Do I need machine learning skills to build a custom AI chatbot in Python?

No. You call a hosted model like GPT-4o-mini over an API, so the model is already trained. You only need basic Python to send messages and handle the replies. Most of the work is wiring, prompts, and memory, not training a model.

How much does it cost to run a Python chatbot?

With a small model such as gpt-4o-mini, a typical short exchange costs a fraction of a cent. Costs scale with how much text you send and receive, so trimming conversation history and using small models keeps spend low. You can set hard usage caps in your provider dashboard.

What is the difference between a chatbot with memory and a stateless one?

A stateless chatbot forgets every previous turn, so each message is answered in isolation. A chatbot with memory resends past turns so the model can refer back to them, which makes follow-up questions like 'and what about the cheaper plan?' work correctly.

Do I have to use LangChain to build a chatbot?

No. You can build a complete, production-ready chatbot with just the openai SDK and a Python list for history. LangChain helps when you add retrieval, tools, or many chained steps, but it adds a learning curve, so start without it.

How do I stop my chatbot from making up answers?

Ground it in your own documents using retrieval, instruct it in the system prompt to say 'I don't know' when the context lacks an answer, and keep the temperature low. Retrieval plus a strict system prompt removes most invented answers.

Custom AI Chatbot Development with Python

A chatbot you build yourself does things the drag-and-drop platforms never will: it answers from your documents, follows your tone, plugs into your tools, and never charges you per seat. The catch is that most tutorials jump straight to heavyweight frameworks and leave you with a black box you cannot debug. This guide does the opposite. You will build a working chatbot from a single API call, then add the three features that separate a toy from something you can put in front of customers: memory, retrieval, and graceful error handling.

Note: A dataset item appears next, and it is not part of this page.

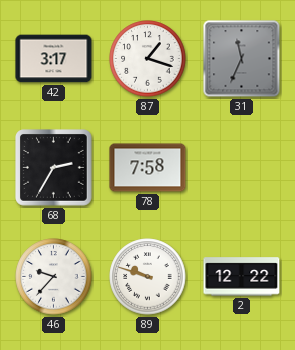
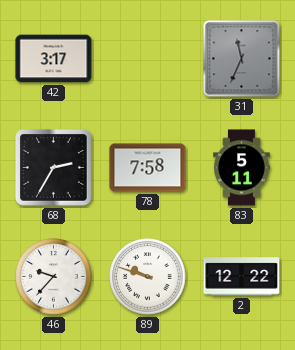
87: 1:18 -> none
83: none -> 5:11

You do not need a machine learning background. The model you will use is already trained and hosted by a provider; your job is to send it the right messages and handle the replies. If you can write a for loop and read a dictionary, you can finish this guide. By the end you will have a runnable chatbot script and a clear map of which child guide to read next for each feature you want to deepen.

This is one section of Building AI-Powered Business Applications. If you are brand new to calling models from Python, read Understanding LLM APIs first to see how requests, keys, and responses fit together.

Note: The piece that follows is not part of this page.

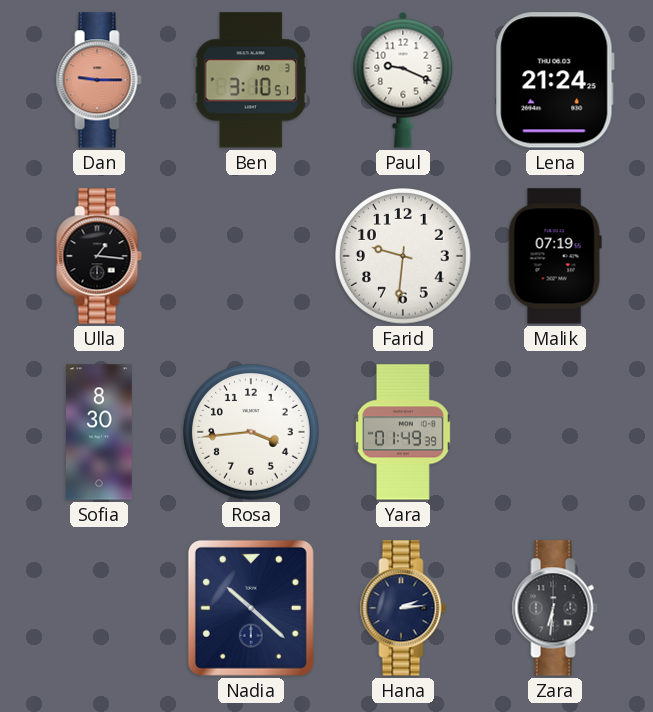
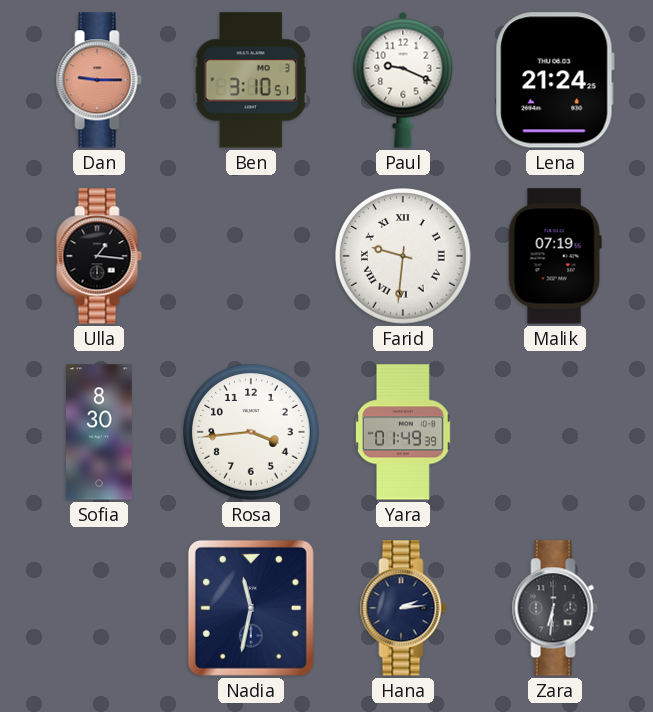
Farid numerals: Arabic -> Roman
Nadia: 10:22 -> 11:32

What a chatbot actually does

Before the code, hold one picture in your head. A chatbot is a loop. The user sends a message, your Python app gathers some context (the conversation so far, maybe a few relevant document snippets), sends all of it to the model, and shows the reply back to the user. Everything else in this guide is just making each part of that loop smarter.

The single most important thing to understand is that the model is stateless. It has no memory between calls and no live connection to your business. Each API request is a clean slate: it sees only the text you send in that one request and nothing else. That sounds like a limitation, but it is actually freeing, because it means every "smart" feature reduces to the same job — deciding what text to put into the next request. Memory is text you re-send. Retrieval is text you look up and attach. Tools are descriptions of functions you include. Once that clicks, the rest of this guide is mechanical.

Every chatbot is the same loop: gather context, call the model, return the reply. Memory and retrieval just enrich what you send.

Prerequisites

You need Python 3.10 or newer. Check with python3 --version. If that command fails or shows an older version, follow Setting Up Python for AI first.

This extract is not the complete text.